Farmers say the EU directive designating special protection status for the endangered raptor means they are forced to leave land unproductive.
Under the EU Birds Directive, about 169,000 hectares (up to 500,000 acres) of land in nine counties have been designated as Special Protection Areas (SPAs) to protect the habitat of the harrier, which nests on moors and rough pasture.
But more than 4,000 farmers whose land has been designated SPAs claim their farms have been effectively devalued by €980m.
"You cannot improve the land while it is designated SPA and so it as worthless as swampland," one farmer told the Sunday Independent.
In recent weeks, hundreds of farmers have joined the lobby group Irish Farmers with Designated Land (IFDL), in a bid to urge the Government to either compensate them for their land or veto the designation altogether.
The lobby group was formed by Cork farmer Jason Fitzgerald last August but gained new impetus in recent weeks with two new chapters established in Tipperary and Offaly-Laois over the past fortnight.
Farmers claim that restrictions on farming practices in SPA-designated land means they cannot farm the land - nor sell it because it's worthless to other farmers.
"Having the designation is like having a stigma attached to it," Mr Fitzgerald told the Sunday Independent.
Cork auctioneer and chartered surveyor Joe McCarthy said uncertainty over SPAs is creating huge headaches for land vendors and potential buyers.
"These lands are immediately ruled out for forestry and have limited agricultural use. Our experience tells us that if the land was available for planting it could achieve €3,750/€4,000 per acre. Unfortunately at the moment, the uncertainty on the SPA payments going forward, land is practically unsaleable until these issues are clarified," he said.
SPAs were designated in 2007 covering lands in counties Clare, Galway, Tipperary, Limerick, Cork, Kerry, Laois, Offaly and Monaghan, and farmers were subsequently offered a compensation package by the Department of Agriculture.

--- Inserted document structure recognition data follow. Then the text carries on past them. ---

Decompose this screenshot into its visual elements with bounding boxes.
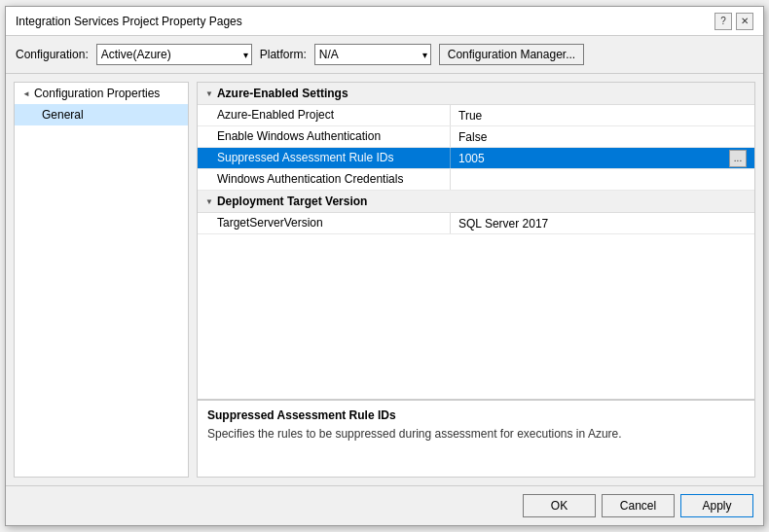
left-panel: ◄ Configuration Properties General: [14, 82, 189, 478]
section-header-azure[interactable]: ▼ Azure-Enabled Settings: [198, 83, 754, 105]
section-toggle-azure: ▼: [205, 89, 213, 98]
description-area: Suppressed Assessment Rule IDs Specifies…: [198, 399, 754, 477]
main-content: ◄ Configuration Properties General ▼ Azu…: [6, 74, 763, 485]
prop-value-enable-windows-auth: False: [451, 126, 754, 147]
footer: OK Cancel Apply: [6, 485, 763, 525]
platform-select[interactable]: N/A: [314, 44, 431, 65]
configuration-label: Configuration:: [16, 48, 89, 61]
prop-value-windows-auth-cred: [451, 169, 754, 190]
tree-item-config-properties[interactable]: ◄ Configuration Properties: [15, 83, 188, 104]
tree-item-general[interactable]: General: [15, 104, 188, 125]
prop-row-windows-auth-cred: Windows Authentication Credentials: [198, 169, 754, 191]
cancel-button[interactable]: Cancel: [602, 494, 675, 517]
prop-name-azure-enabled: Azure-Enabled Project: [198, 105, 451, 125]
title-bar-controls: ? ✕: [714, 13, 753, 30]
section-toggle-deployment: ▼: [205, 197, 213, 206]
configuration-select[interactable]: Active(Azure): [96, 44, 252, 65]
prop-name-suppressed-ids: Suppressed Assessment Rule IDs: [198, 148, 451, 168]
prop-name-windows-auth-cred: Windows Authentication Credentials: [198, 169, 451, 190]
config-manager-button[interactable]: Configuration Manager...: [439, 44, 584, 65]
prop-row-suppressed-ids[interactable]: Suppressed Assessment Rule IDs 1005 ...: [198, 148, 754, 169]
prop-name-enable-windows-auth: Enable Windows Authentication: [198, 126, 451, 147]
section-label-azure: Azure-Enabled Settings: [217, 87, 348, 100]
section-label-deployment: Deployment Target Version: [217, 195, 367, 208]
ellipsis-button[interactable]: ...: [729, 150, 747, 167]
configuration-select-wrapper: Active(Azure): [96, 44, 252, 65]
platform-select-wrapper: N/A: [314, 44, 431, 65]
properties-area: ▼ Azure-Enabled Settings Azure-Enabled P…: [198, 83, 754, 399]
prop-row-target-server: TargetServerVersion SQL Server 2017: [198, 213, 754, 234]
description-title: Suppressed Assessment Rule IDs: [207, 408, 745, 422]
close-button[interactable]: ✕: [736, 13, 753, 30]
prop-value-suppressed-ids: 1005 ...: [451, 148, 754, 168]
ok-button[interactable]: OK: [523, 494, 596, 517]
dialog-title: Integration Services Project Property Pa…: [16, 15, 242, 28]
right-panel: ▼ Azure-Enabled Settings Azure-Enabled P…: [197, 82, 755, 478]
tree-item-config-properties-label: Configuration Properties: [34, 87, 160, 100]
section-header-deployment[interactable]: ▼ Deployment Target Version: [198, 191, 754, 213]
prop-value-target-server: SQL Server 2017: [451, 213, 754, 233]
prop-row-azure-enabled: Azure-Enabled Project True: [198, 105, 754, 126]
title-bar: Integration Services Project Property Pa…: [6, 7, 763, 36]
description-text: Specifies the rules to be suppressed dur…: [207, 426, 745, 443]
apply-button[interactable]: Apply: [680, 494, 753, 517]
tree-item-general-label: General: [42, 108, 84, 122]
prop-value-azure-enabled: True: [451, 105, 754, 125]
help-button[interactable]: ?: [714, 13, 732, 30]
prop-row-enable-windows-auth: Enable Windows Authentication False: [198, 126, 754, 148]
platform-label: Platform:: [260, 48, 307, 61]
toolbar: Configuration: Active(Azure) Platform: N…: [6, 36, 763, 74]
dialog: Integration Services Project Property Pa…: [5, 6, 764, 526]
prop-name-target-server: TargetServerVersion: [198, 213, 451, 233]
expand-arrow: ◄: [22, 89, 30, 98]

But the scheme closed in 2010 as a cost-cutting measure, even though only 377 affected farmers availed of it, leaving 4,400 farmers with no compensation and severe restrictions on their land.
Since then, the department has offered affected farmers payments of up to €5,000 per farm under its five-year GLAS (Green, Low-Carbon Agri-Environment Scheme) rural development programme.
MEP and former GAA president Sean Kelly said the policy is unfair to farmers and he is urging the Government to restore the compensation scheme. "It's not sufficient, especially for those who lost out when the compensation scheme closed," he said.
The original scheme was so confusing, farmers didn't apply for it before the deadline.
"They weren't aware of the consequences until it was too late," Mr Kelly added.
He said he will continue to press for change at EU and national government level.
"I don't want to give false hopes, but a lot of TDs have concerns over this and so do I," he added.
A spokesman for the Department of Arts, Heritage and the Gaeltacht, which is responsible for the National Parks and Wildlife Service, said an inter-departmental group is drafting a Threat Response Plan for the hen harrier, which will also examine "issues of concern for landowners and farmers".
But there is no compensation scheme currently being considered aside from the GLAS programme, he said.
He also ruled out Ireland exiting the SPA designation scheme in light of an ongoing European Court of Justice litigation known as 'The Birds Case' in which Ireland was found to have inadequately provided for the protection of wild birds in 2007 and was subsequently ordered to designate six SPAs to protect the hen harrier.
"The Birds Case remains open, with the possibility of return to the court and fines being imposed on Ireland if we are not seen to be in compliance with the judgment. Given the obligations arising from EU law, the department is not in a position to consider the de-designation of these important sites," he said.